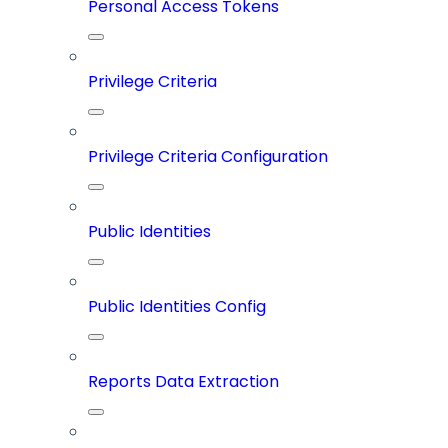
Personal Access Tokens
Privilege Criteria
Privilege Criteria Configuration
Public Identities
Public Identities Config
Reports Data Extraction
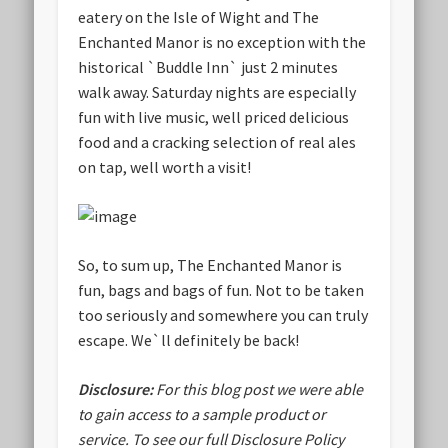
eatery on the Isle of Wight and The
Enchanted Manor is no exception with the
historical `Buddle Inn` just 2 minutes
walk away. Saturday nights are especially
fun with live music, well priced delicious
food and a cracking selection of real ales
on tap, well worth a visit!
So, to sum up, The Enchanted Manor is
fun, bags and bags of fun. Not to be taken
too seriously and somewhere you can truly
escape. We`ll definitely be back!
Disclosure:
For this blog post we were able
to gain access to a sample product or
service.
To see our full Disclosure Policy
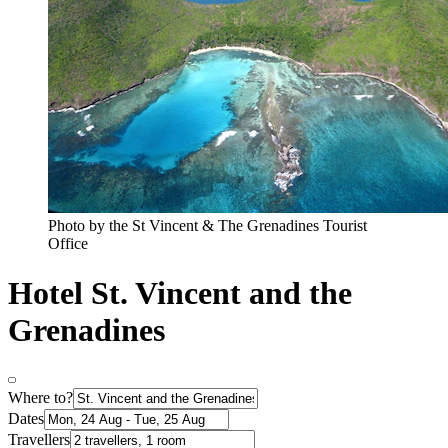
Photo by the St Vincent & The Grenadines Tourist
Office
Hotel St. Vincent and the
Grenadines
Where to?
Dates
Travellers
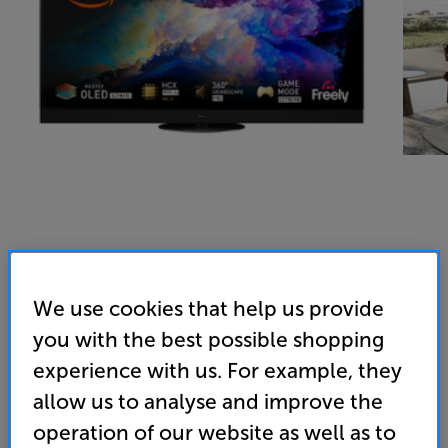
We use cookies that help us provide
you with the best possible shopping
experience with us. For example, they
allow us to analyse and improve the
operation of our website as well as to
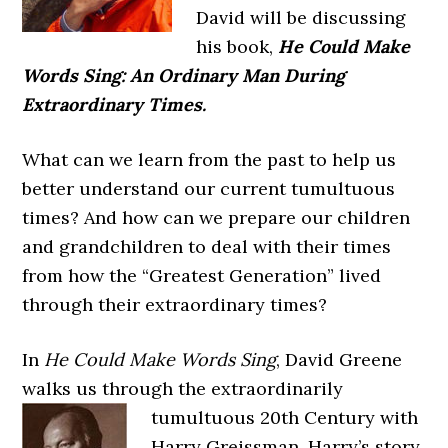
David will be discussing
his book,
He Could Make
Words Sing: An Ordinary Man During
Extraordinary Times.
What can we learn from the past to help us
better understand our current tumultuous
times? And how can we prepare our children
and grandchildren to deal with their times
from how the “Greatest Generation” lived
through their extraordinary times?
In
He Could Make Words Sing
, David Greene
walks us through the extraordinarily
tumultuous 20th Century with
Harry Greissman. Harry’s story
• • •
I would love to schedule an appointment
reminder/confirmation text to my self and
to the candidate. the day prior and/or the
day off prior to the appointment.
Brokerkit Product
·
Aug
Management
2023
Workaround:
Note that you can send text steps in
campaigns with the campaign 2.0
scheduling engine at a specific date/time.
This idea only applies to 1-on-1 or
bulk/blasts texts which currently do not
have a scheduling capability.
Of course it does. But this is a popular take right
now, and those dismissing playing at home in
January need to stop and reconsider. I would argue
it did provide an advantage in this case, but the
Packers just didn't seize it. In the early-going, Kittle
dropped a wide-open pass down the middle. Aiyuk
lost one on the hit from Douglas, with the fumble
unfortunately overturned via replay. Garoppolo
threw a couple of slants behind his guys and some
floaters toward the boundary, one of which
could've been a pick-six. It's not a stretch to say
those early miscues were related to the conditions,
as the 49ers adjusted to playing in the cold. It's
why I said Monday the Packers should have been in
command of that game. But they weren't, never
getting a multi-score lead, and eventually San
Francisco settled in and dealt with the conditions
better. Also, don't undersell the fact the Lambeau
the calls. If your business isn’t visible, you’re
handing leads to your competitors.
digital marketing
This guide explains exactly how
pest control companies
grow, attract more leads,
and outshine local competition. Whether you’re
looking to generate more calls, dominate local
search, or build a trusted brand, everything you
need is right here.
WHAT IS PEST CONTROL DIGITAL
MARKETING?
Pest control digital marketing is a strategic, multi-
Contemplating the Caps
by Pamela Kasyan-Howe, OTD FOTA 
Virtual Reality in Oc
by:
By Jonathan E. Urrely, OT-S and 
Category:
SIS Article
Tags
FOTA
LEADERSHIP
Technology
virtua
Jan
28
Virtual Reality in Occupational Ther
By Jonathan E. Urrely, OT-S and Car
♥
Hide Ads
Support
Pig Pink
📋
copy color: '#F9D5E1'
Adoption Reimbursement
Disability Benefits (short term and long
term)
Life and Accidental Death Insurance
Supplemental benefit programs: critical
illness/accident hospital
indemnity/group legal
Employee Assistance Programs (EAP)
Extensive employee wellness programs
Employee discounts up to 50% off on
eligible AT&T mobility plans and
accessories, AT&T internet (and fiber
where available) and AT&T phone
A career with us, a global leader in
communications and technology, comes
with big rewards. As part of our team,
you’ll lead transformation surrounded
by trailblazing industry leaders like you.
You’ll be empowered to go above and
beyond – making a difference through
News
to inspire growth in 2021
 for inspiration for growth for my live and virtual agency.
• • •
**EXERCISE DIRECTIONS**
After locating the line containing "Personal Access Tokens" in the entries above, return it and every line after it exactly, ending at the line containing "Harry Greissman. Harry’s story", without pictures.

**SOLUTION**
Personal Access Tokens
Privilege Criteria
Privilege Criteria Configuration
Public Identities
Public Identities Config
Reports Data Extraction
eatery on the Isle of Wight and The
Enchanted Manor is no exception with the
historical `Buddle Inn` just 2 minutes
walk away. Saturday nights are especially
fun with live music, well priced delicious
food and a cracking selection of real ales
on tap, well worth a visit!
So, to sum up, The Enchanted Manor is
fun, bags and bags of fun. Not to be taken
too seriously and somewhere you can truly
escape. We`ll definitely be back!
Disclosure:
For this blog post we were able
to gain access to a sample product or
service.
To see our full Disclosure Policy
Photo by the St Vincent & The Grenadines Tourist
Office
Hotel St. Vincent and the
Grenadines
Where to?
Dates
Travellers
We use cookies that help us provide
you with the best possible shopping
experience with us. For example, they
allow us to analyse and improve the
operation of our website as well as to
David will be discussing
his book,
He Could Make
Words Sing: An Ordinary Man During
Extraordinary Times.
What can we learn from the past to help us
better understand our current tumultuous
times? And how can we prepare our children
and grandchildren to deal with their times
from how the “Greatest Generation” lived
through their extraordinary times?
In
He Could Make Words Sing
, David Greene
walks us through the extraordinarily
tumultuous 20th Century with
Harry Greissman. Harry’s story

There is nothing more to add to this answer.